▶ [Task to complete]: Go through the entries, filter for the word "proceso", and copy every line that has it.

▶ [The records]:
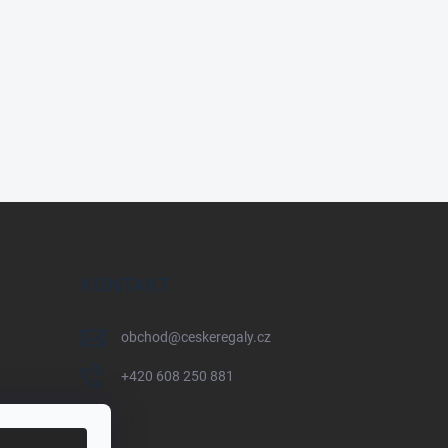
KONTAKT
obchod
@
ceskeregaly.cz
+420 608 250 881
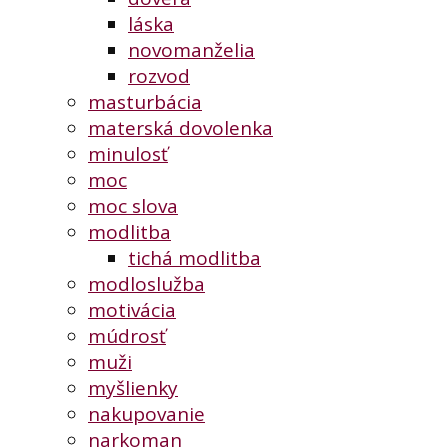
láska
novomanželia
rozvod
masturbácia
materská dovolenka
minulosť
moc
moc slova
modlitba
tichá modlitba
modloslužba
motivácia
múdrosť
muži
myšlienky
nakupovanie
narkoman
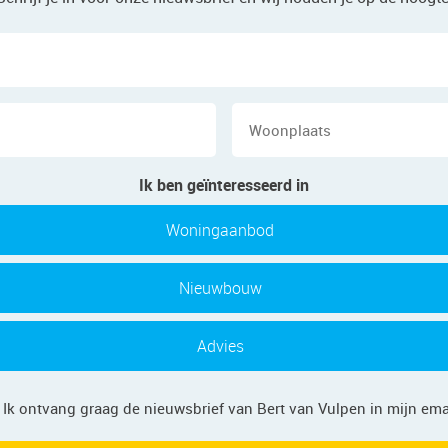
Naam
E-
Wo
mailadres
Ik ben geïnteresseerd in
Woningaanbod
Nieuwbouw
Advies
Privacy
Ik ontvang graag de nieuwsbrief van Bert van Vulpen in mijn ema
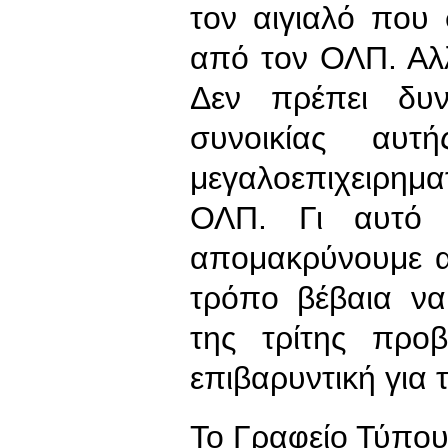
τον αιγιαλό που
από τον ΟΛΠ. Αλλ
Δεν πρέπει δυν
συνοικίας αυτ
μεγαλοεπιχειρημ
ΟΛΠ. Γι αυτό 
απομακρύνουμε α
τρόπο βέβαια να
της τρίτης προ
επιβαρυντική για 
To Γραφείο Τύπο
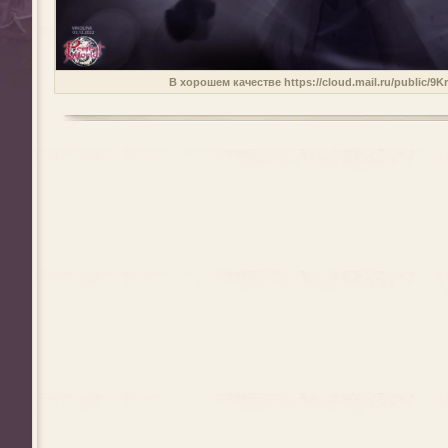
В хорошем качестве https://cloud.mail.ru/public/9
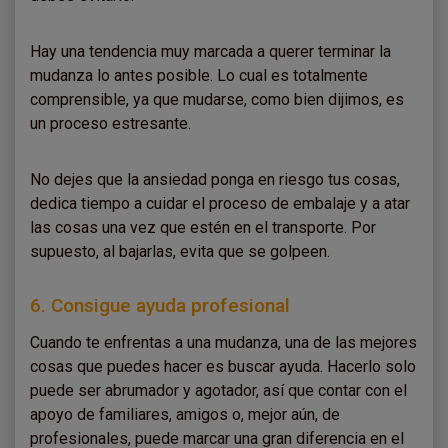
Hay una tendencia muy marcada a querer terminar la
mudanza lo antes posible. Lo cual es totalmente
comprensible, ya que mudarse, como bien dijimos, es
un proceso estresante.
No dejes que la ansiedad ponga en riesgo tus cosas,
dedica tiempo a cuidar el proceso de embalaje y a atar
las cosas una vez que estén en el transporte. Por
supuesto, al bajarlas, evita que se golpeen.
6. Consigue ayuda profesional
Cuando te enfrentas a una mudanza, una de las mejores
cosas que puedes hacer es buscar ayuda. Hacerlo solo
puede ser abrumador y agotador, así que contar con el
apoyo de familiares, amigos o, mejor aún, de
profesionales, puede marcar una gran diferencia en el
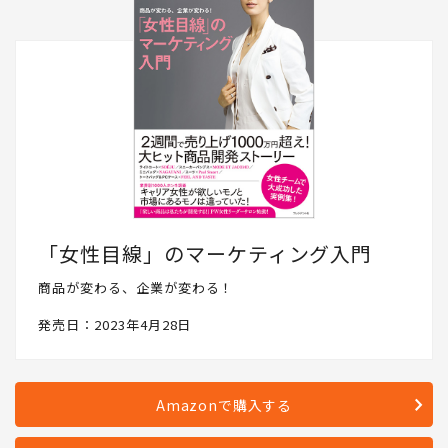
「女性目線」のマーケティング入門
商品が変わる、企業が変わる！
発売日：2023年4月28日
Amazonで購入する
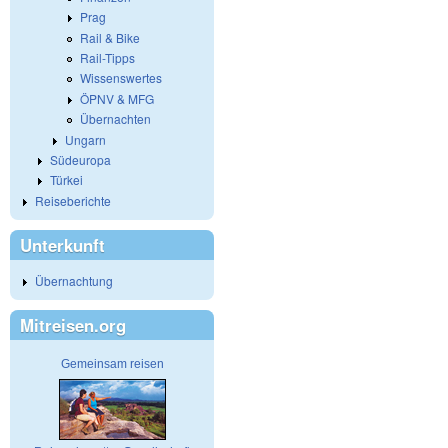
Prag
Rail & Bike
Rail-Tipps
Wissenswertes
ÖPNV & MFG
Übernachten
Ungarn
Südeuropa
Türkei
Reiseberichte
Unterkunft
Übernachtung
Mitreisen.org
Gemeinsam reisen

▶ [Response area]:
un proceso estresante.
dedica tiempo a cuidar el proceso de embalaje y a atar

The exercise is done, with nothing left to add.